● **TASK**: Nothing but the records themselves, exactly as written, should appear in the reply; leave out the pictures.

(Beginning of GIVEN INFORMATION)

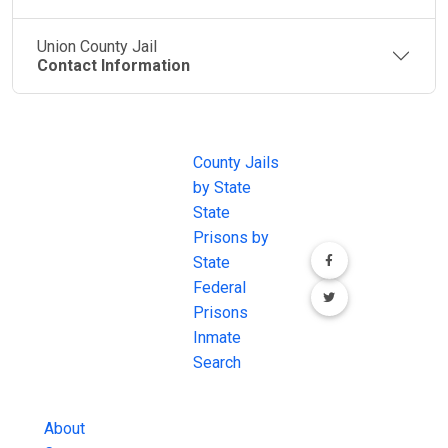
Union County Jail
Contact Information
JAIL
IMPORTANT
FOLLOW US
EXCHANGE
LINKS
Join the
JAIL Exchange is
County Jails
conversation on
the internet's
by State
our social media
most
State
channels.
comprehensive
Prisons by
FREE source for
State
County Jail
Federal
Inmate Searches,
Prisons
County Jail
Inmate
Inmate Lookups
Search
and more.
About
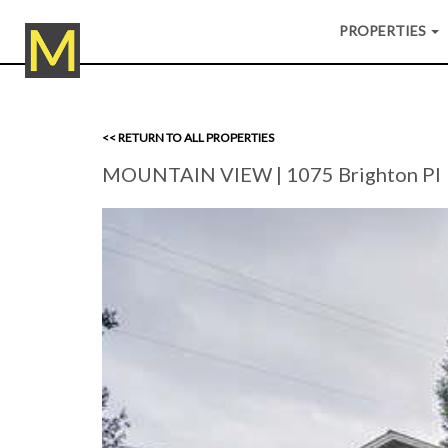
PROPERTIES
<< RETURN TO ALL PROPERTIES
MOUNTAIN VIEW
| 1075 Brighton Pl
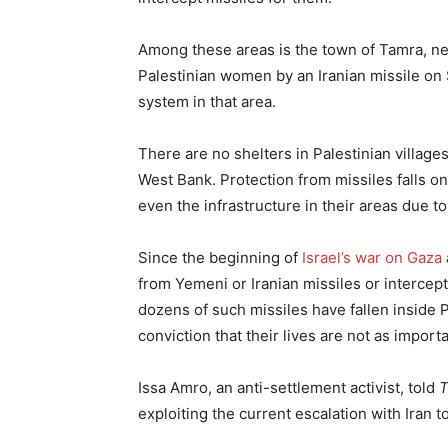
Among these areas is the town of Tamra, nea
Palestinian women by an Iranian missile on S
system in that area.
There are no shelters in Palestinian village
West Bank. Protection from missiles falls 
even the infrastructure in their areas due to 
Since the beginning of
Israel’s war on Gaza
from Yemeni or Iranian missiles or intercept
dozens of such missiles have fallen inside P
conviction that their lives are not as importa
Issa Amro, an anti-settlement activist, told
exploiting the current escalation with Iran t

(End of GIVEN INFORMATION)

● **EXERCISE RESULT**:
Union County Jail
Contact Information
JAIL
IMPORTANT
FOLLOW US
EXCHANGE
LINKS
Join the
JAIL Exchange is
County Jails
conversation on
the internet's
by State
our social media
most
State
channels.
comprehensive
Prisons by
FREE source for
State
County Jail
Federal
Inmate Searches,
Prisons
County Jail
Inmate
Inmate Lookups
Search
and more.
About
PROPERTIES
<< RETURN TO ALL PROPERTIES
MOUNTAIN VIEW
| 1075 Brighton Pl
Among these areas is the town of Tamra, nea
Palestinian women by an Iranian missile on S
system in that area.
There are no shelters in Palestinian village
West Bank. Protection from missiles falls 
even the infrastructure in their areas due to 
Since the beginning of
Israel’s war on Gaza
from Yemeni or Iranian missiles or intercept
dozens of such missiles have fallen inside P
conviction that their lives are not as importa
Issa Amro, an anti-settlement activist, told
exploiting the current escalation with Iran t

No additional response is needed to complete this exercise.